What the Tomes Say About Humans
Excerpts from my journal entries on feeling like a person. Or the lack thereof.
“Called my friends from home, but it’s still so weird, and I still feel alien around them. I feel alien around everyone. And none of this will ever be enough, it feels like at its worst. Future Cara: please do something with this. Write something. Please.”
“I don’t know what remedy there is. Go bake in the sun like clay, maybe? Like a forgotten tomato behind the fridge?”
“I do not want to feel like a weird cat. On account of: I’m not a weird cat, and cannot obey the standard rules of living by which a community of weird cats abides. It’s inconvenient to feel like you were made to sleep at noon among friends when you were not, in fact, made to do so. A shame.”
“I wish that I could burrow into the ground like a freakish snake or beetle. Or melt. Today when I walked back from lunch, I felt sincerely that I was too rigid a shape; I wished that I could melt into a candlewax form of something snug and new.”
“I have lots to do this weekend. And I feel complicated about most things going on in my life at the moment. For now, all I can do is remember what I have. Bask in it.”
“What I’m learning is that the simpler the joys are, the more refreshing they feel. A warm shower; fresh blankets. I think I’m gonna read through old texts and go to bed. And keep the fairy lights on, and listen to music.”
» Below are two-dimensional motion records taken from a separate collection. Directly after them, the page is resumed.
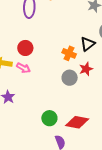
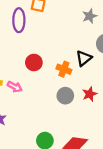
red circle: (25, 48) -> (34, 63), moved
red star: (86, 69) -> (90, 94), moved

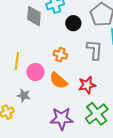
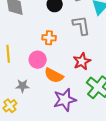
pink circle: (35, 72) -> (38, 60), moved
orange semicircle: (58, 81) -> (54, 75), moved

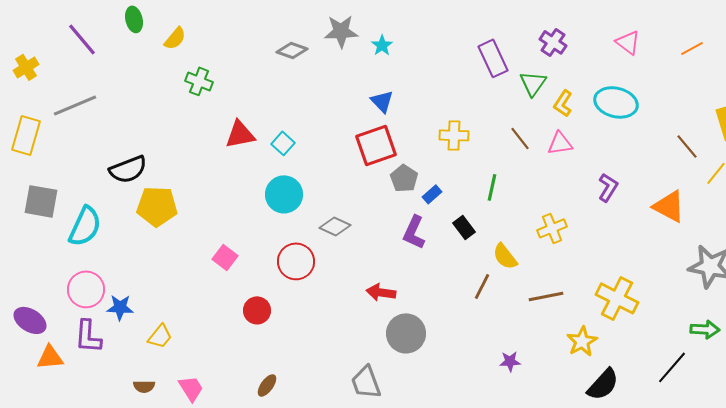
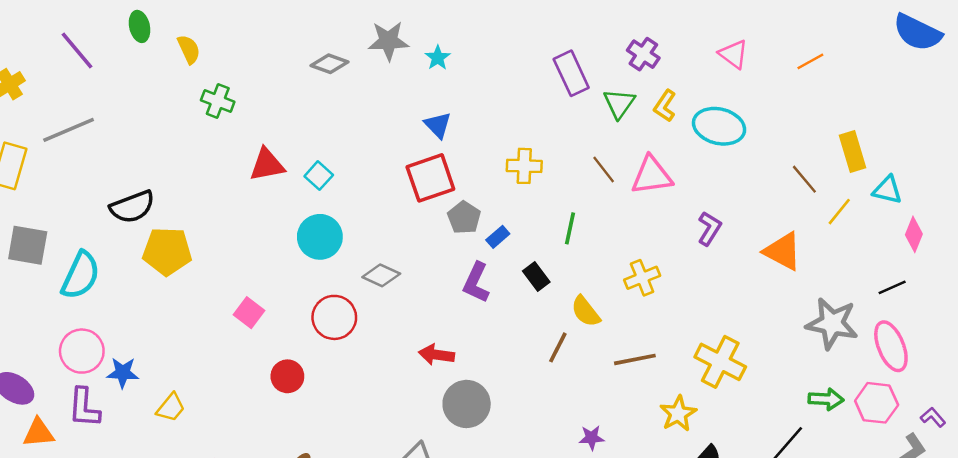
yellow semicircle: (175, 38) -> (189, 49), turned -65
yellow L-shape: (563, 103) -> (665, 106), moved
pink triangle: (560, 143) -> (652, 176), size x1.4

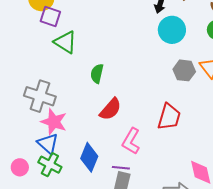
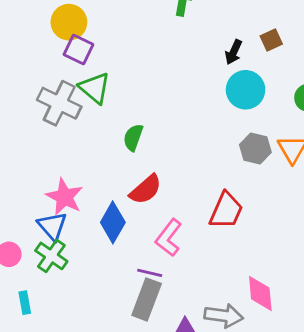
gray cross: (40, 96) -> (59, 103), moved
blue diamond: (89, 157) -> (113, 222), moved

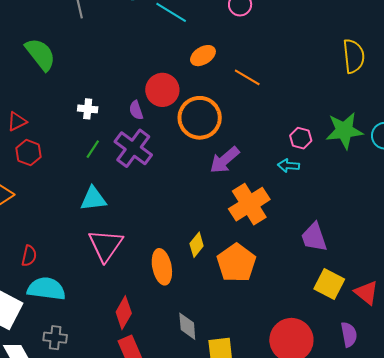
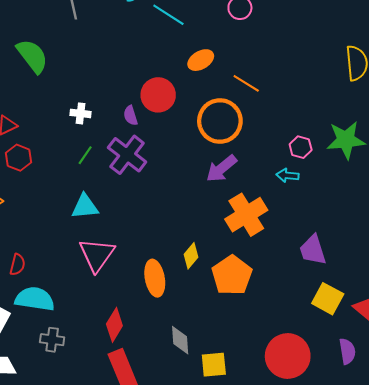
orange circle: (200, 118) -> (220, 121), moved
gray cross: (55, 338) -> (52, 340), moved

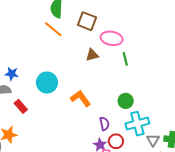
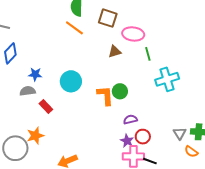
orange L-shape: (81, 98) -> (105, 96), turned 35
green circle: (126, 101) -> (120, 91), moved
purple semicircle: (104, 124) -> (130, 120), turned -88
cyan cross: (137, 124) -> (167, 79), moved

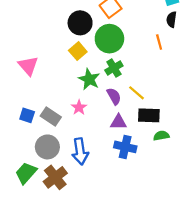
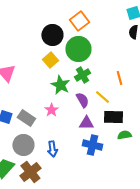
orange line: (159, 42) -> (119, 78), moved
blue arrow: (80, 151) -> (52, 149), size x0.7

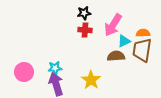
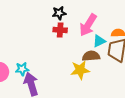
cyan star: (55, 68) -> (22, 69), moved
yellow star: (91, 80) -> (80, 70), moved, turned 30

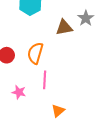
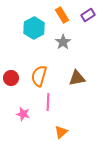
gray star: (86, 18) -> (63, 42), moved
brown triangle: (64, 27) -> (77, 78), moved

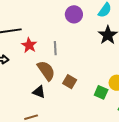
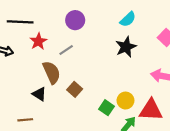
purple circle: (74, 14) -> (75, 20), moved
gray line: (55, 48) -> (66, 50), turned 48

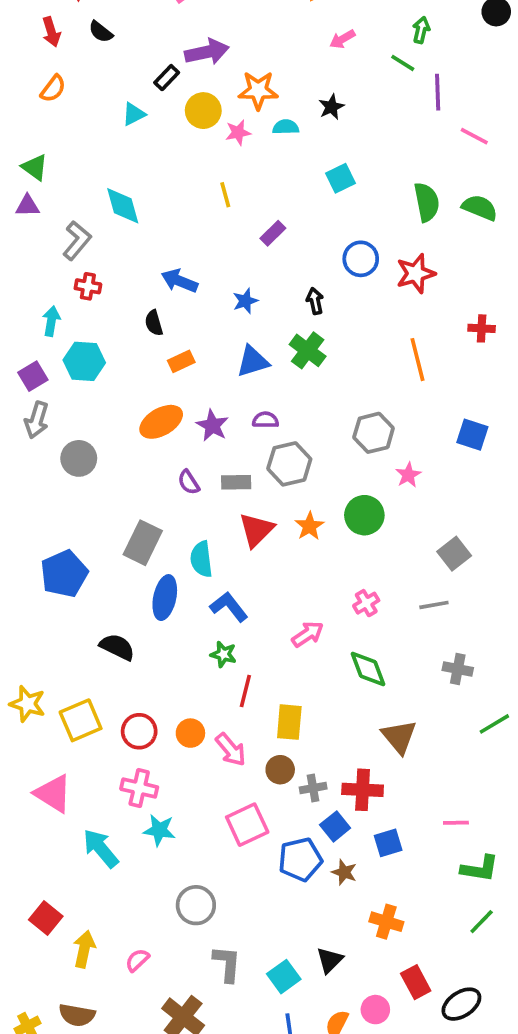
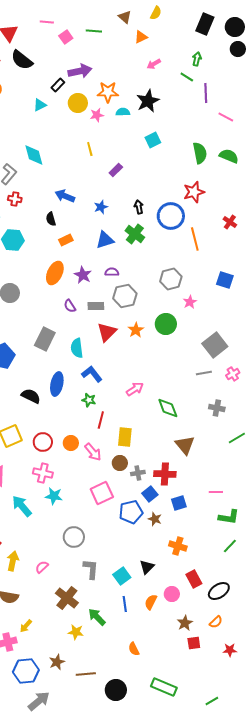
black semicircle: (101, 32) -> (22, 60), size x1.6
black star: (331, 107) -> (148, 101), size x1.6
blue circle: (361, 259) -> (171, 216), moved, size x1.4
red cross: (482, 328) -> (230, 222), turned 32
orange ellipse: (161, 422) -> (55, 273), turned -35
gray square: (454, 554) -> (215, 345), size x1.4
blue ellipse: (165, 598) -> (57, 384), moved
pink cross: (366, 603) -> (233, 374), moved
“I like early Fall, especially this new kind— the kind with friends.”
“I had this dream about the ocean. The very bottom of it. It wasn’t scary— light, and vivid, soft colors. I’m not sure how to describe it, other than: wonderment? Liquid wonderment? It was scary for a bit, and confusing, and overwhelming. But I felt like I was home. I hope that’s a good sign.”
“If I could have anything I wanted in the whole world, I think the answer I’d give would be: a nap on somebody’s shoulder. Gentle weather and expectations. The tension out of my back. Soft lights. Nothing itchy ever again.”
“Today was so full; so good, in the way that’s so ideal it almost makes you sad. The keep-me-here-forever kind.”
“It’s so weird. I feel like it’s impossible to communicate truly ever. The difficulty is worth it.”
“They get it, though. Or, if they don’t, they say they want me exactly as I am anyways.”
“Safety is moss green and low lights. These are the people I care about, and this is a lot of why. It’s reciprocated exactly how I would reciprocate it.”
“How easy it is. Sunflower facing the light. I don’t feel like a bother. It feels silly that I ever thought that at all.”
real
I love the snippets of consciousness, each a snapshot in time. Can't wait for the next one!